Kekerasan kembali merenggut nyawa puluhan warga Palestina di Jalur Gaza, di tengah krisis kemanusiaan yang semakin mendalam. Serangan udara Israel, yang dimulai sejak Minggu (30/6/2025), dilaporkan telah menewaskan sedikitnya 68 orang.

Kota Gaza dan wilayah utara Gaza menjadi saksi bisu jatuhnya korban jiwa, dengan 47 orang tewas.

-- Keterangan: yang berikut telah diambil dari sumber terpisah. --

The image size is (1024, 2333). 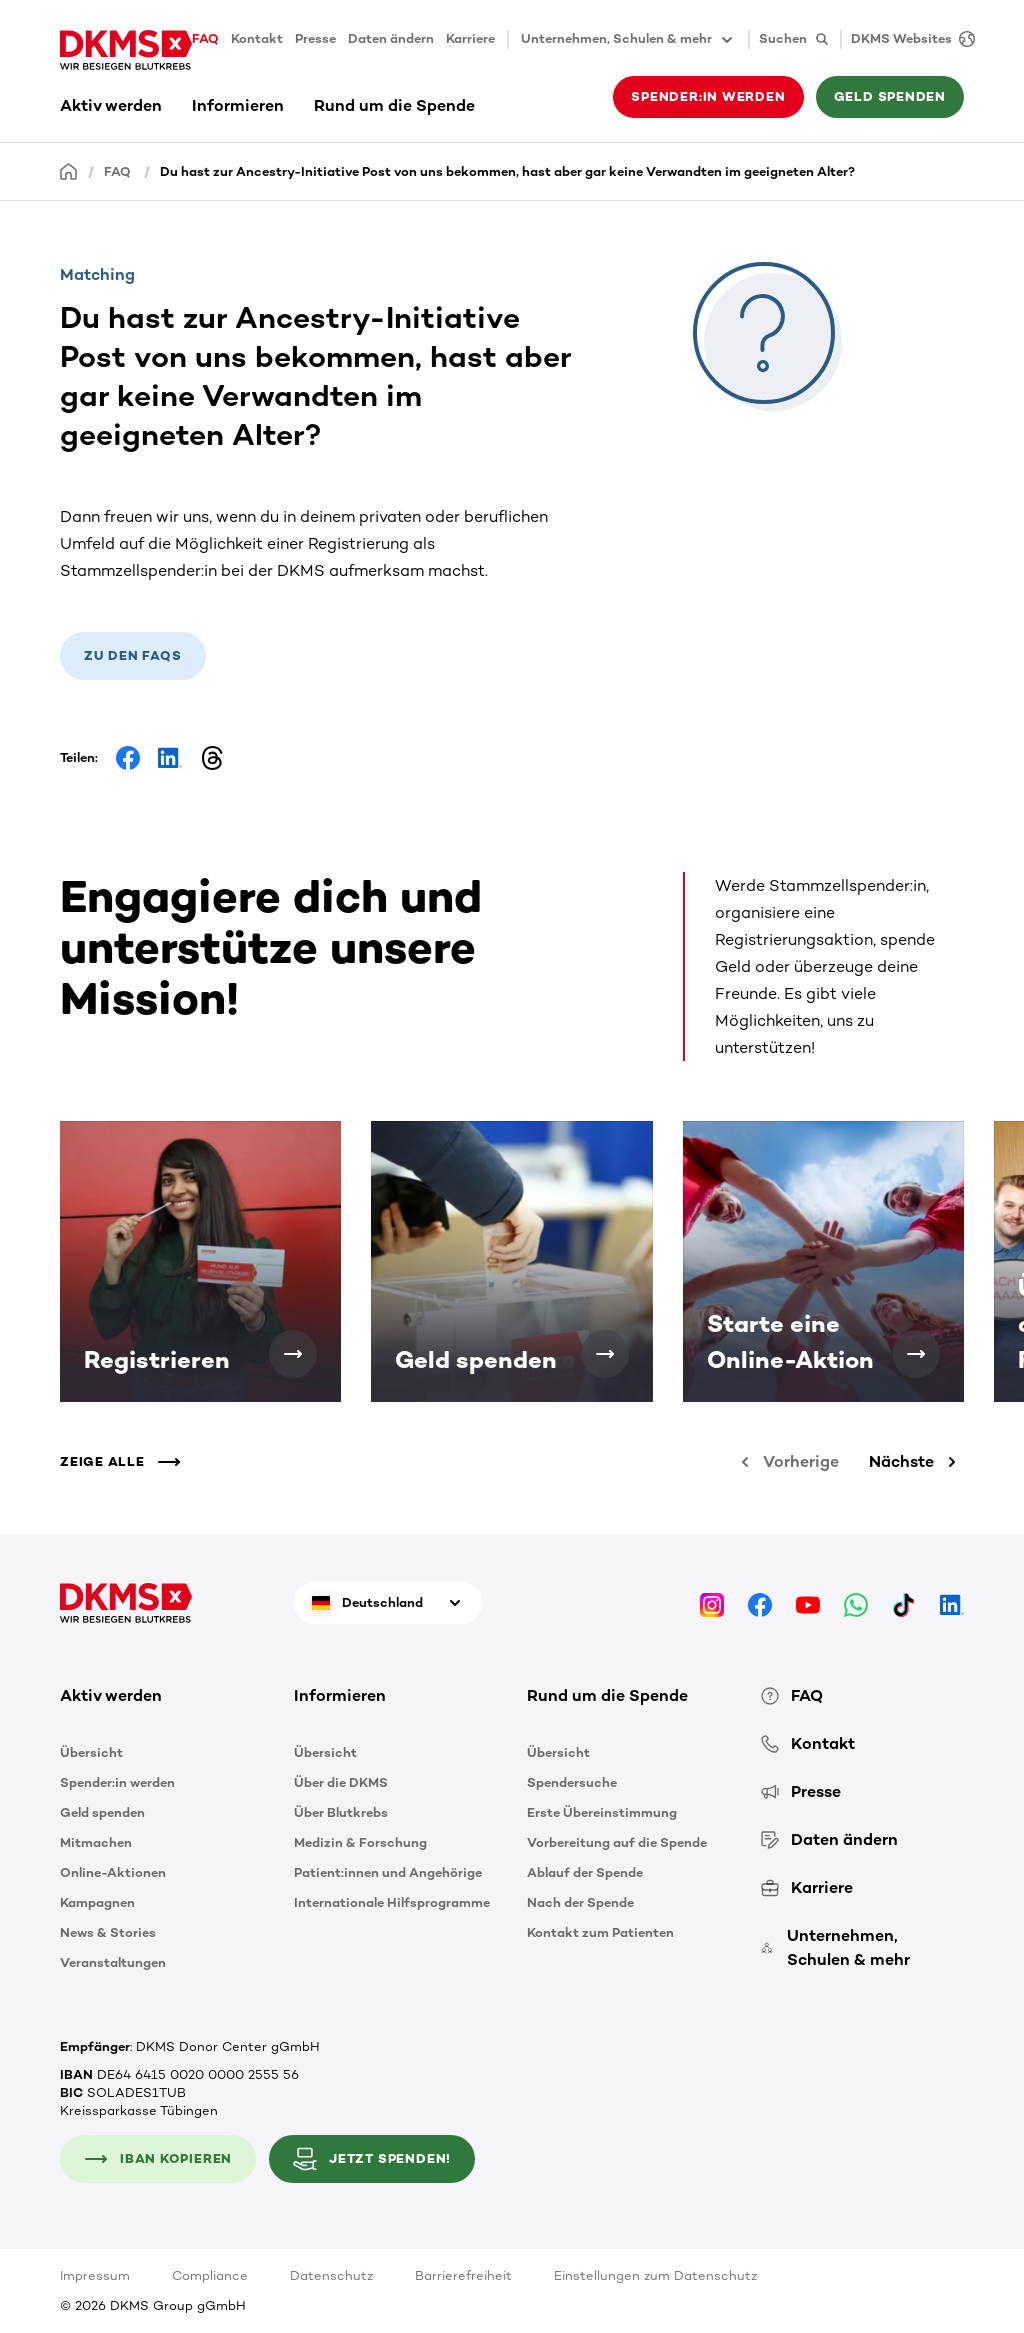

Tragisnya, lima di antaranya meregang nyawa saat berusaha mendekati pusat distribusi bantuan makanan yang dikelola oleh Gaza Humanitarian Foundation (GHF) di utara Rafah.

GHF, sebuah lembaga bantuan yang didukung oleh Israel dan Amerika Serikat, kini menjadi pusat perhatian. Lokasi distribusinya kerap kali menjadi sasaran tembak militer Israel. Data dari Kantor Media Pemerintah Gaza mencatat, lebih dari 580 warga Palestina tewas dan lebih dari 4.000 terluka saat mendekati pusat-pusat distribusi bantuan sejak akhir Mei.

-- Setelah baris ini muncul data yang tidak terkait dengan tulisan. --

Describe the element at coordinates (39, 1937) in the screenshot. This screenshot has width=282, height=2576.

Laporan surat kabar Israel, Haaretz, mengindikasikan adanya perintah dari tentara Israel untuk menembaki kerumunan warga sipil tak bersenjata yang mencoba mendapatkan bantuan, dengan tujuan "menghalau" mereka.

Pengacara hak asasi manusia internasional, Geoffrey Nice, mengecam tindakan tersebut sebagai "tidak bisa dijelaskan". Ia menyatakan keheranannya atas "pembantaian terhadap ratusan orang" di lokasi yang seharusnya memberikan bantuan kemanusiaan.

Serangan Israel menghantam berbagai wilayah sejak dini hari. Dua anak dilaporkan tewas dalam serangan terhadap rumah tinggal di kawasan Zeitoun, Gaza City. Di wilayah pesisir al-Mawasi, sebuah tenda darurat juga menjadi sasaran, menewaskan lima orang. Selain itu, dilaporkan penggunaan bahan peledak jebakan untuk menghancurkan lingkungan pemukiman di Khan Younis, dengan dalih memburu batalion Hamas.

Kondisi kemanusiaan di Gaza semakin memburuk akibat pengepungan dan kehancuran. Christy Black, seorang relawan perawat asal Australia yang bertugas di rumah sakit di Gaza City, mengungkapkan bahwa persediaan nutrisi untuk ibu hamil dan bayi sangat menipis. Banyak ibu tidak mampu memproduksi ASI, sementara susu formula tidak tersedia.

"Anak-anak paling rentan sedang sekarat," ujar Black. Ia menambahkan bahwa luka-luka sulit sembuh akibat malnutrisi, serta peningkatan kasus infeksi saluran pernapasan akibat debu dan gas dari bom. "Kami melihat anak-anak mengais tempat sampah mencari makanan … anak-anak usia 9 atau 10 tahun yang tubuhnya seperti balita dua tahun," pungkasnya.